Washington State is a community property jurisdiction which generally means that assets acquired during the marriage are divided by the parties. If they do not have a prenuptial or postnuptial agreement and they cannot reach agreement amongst themselves a court will have to make the determination as to what each party receives. Community property in Washington does not mean equal but rather what is “just and equitable” under all the circumstances. If a court were to determine that Mr. Bezos was much more responsible for the accumulation of wealth, for example, that could be a basis for his wife not to get 50 percent of the assets of the marriage.
What if there is a prenup?
Prenups were not as prevalent in 1993 [when the couple got married] as they are today. If they did do one, they could not have possibly conceived that the company would create this kind of wealth. So whatever the agreement might've said then about what would happen, it might not be considered fair today if it gave her minimal assets. The circumstance is amazing, so a prenup might not be enforceable.
Are we sure they'll divorce in Washington state?
Probably, but they have five homes, so they could theoretically get divorced in New York or California. No matter where they do it, I would be very surprised if the parties didn't settle because of the magnitude of money and potential damage a public divorce could have to the company.
What about alimony?
I cannot imagine any possible scenario in which she gets alimony. Consider the net amount involved here. Even if she only got, say, a $1 billion dollars, the interest alone would pay for any conceivable lifestyle and family expenses.
How many lawyers do you think are working on this?
Matrimonial law firms tend to be on the smaller side, but my guess is that in this case each side would have a main lawyer who is a quarterback leading a team of partners and other lawyers working on it. So maybe each side has four additional family lawyers plus many paralegals and accountants. They would also be working very closely with corporate counsel at Amazon as well the company’s accountants. In other words, if you were getting everybody in a room, you would need a big room.
Along with personal lawyers and bankers, who else will they hire?
They probably have a PR firm to manage the press. If MacKenzie let Jeff manage most of the money, then she’ll probably want to get some top financial advisors because she’ll all of a sudden have control over $20, $30, $50 billion. Plus a philanthropy expert to help to divide up any foundations. They might talk to a therapist about the best way to minimize the effect on the children and come up with a co-parenting schedule.

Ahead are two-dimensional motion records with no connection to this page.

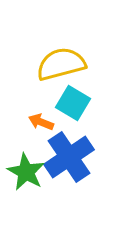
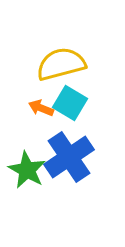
cyan square: moved 3 px left
orange arrow: moved 14 px up
green star: moved 1 px right, 2 px up
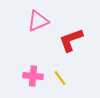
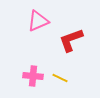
yellow line: rotated 28 degrees counterclockwise
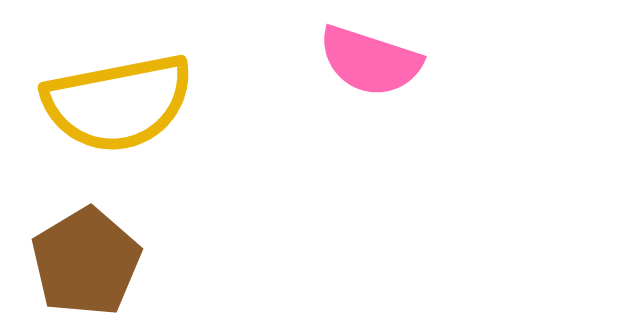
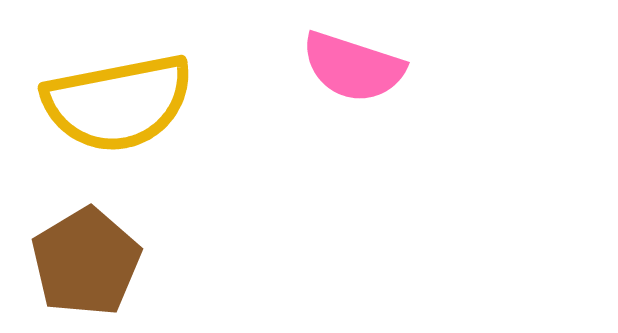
pink semicircle: moved 17 px left, 6 px down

What if they disagree on how much they have?
They could agree to hire a neutral forensic accountant, someone that everybody respects, and let that person come up with a value of their assets. When you do that, you're usually not bound by the number, but the idea is that if the accountant is working for both parties they'll do the right thing for both parties. It's more likely that each side would get their own forensic accountant and then try to reconcile the different numbers.
What if one of them is mad?
Even if somebody engages in bad conduct during a marriage, most states, including Washington and New York, are “no fault.” That means there is no way to get a larger distribution of marital property by proving fault.
When divorce attorneys go to sleep at night, do they dream about getting the call to work on this case? Is it the Super Bowl?
It will definitely go into the record books. There are challenges when you're dealing with these kinds of numbers and issues and personalities, but it does put you in a different discussion in terms of future cases. It's a double-edged sword because you're under a microscope. You better win.